• _Your instructions_
With all images left out, restate the records below exactly as written.

• _Extracted information_

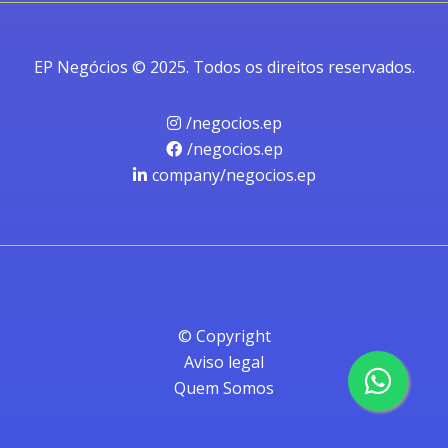
EP Negócios © 2025. Todos os direitos reservados.
/negocios.ep
/negocios.ep
company/negocios.ep
© Copyright
Aviso legal
Quem Somos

• _Expected answer_
EP Negócios © 2025. Todos os direitos reservados.
/negocios.ep
/negocios.ep
company/negocios.ep
© Copyright
Aviso legal
Quem Somos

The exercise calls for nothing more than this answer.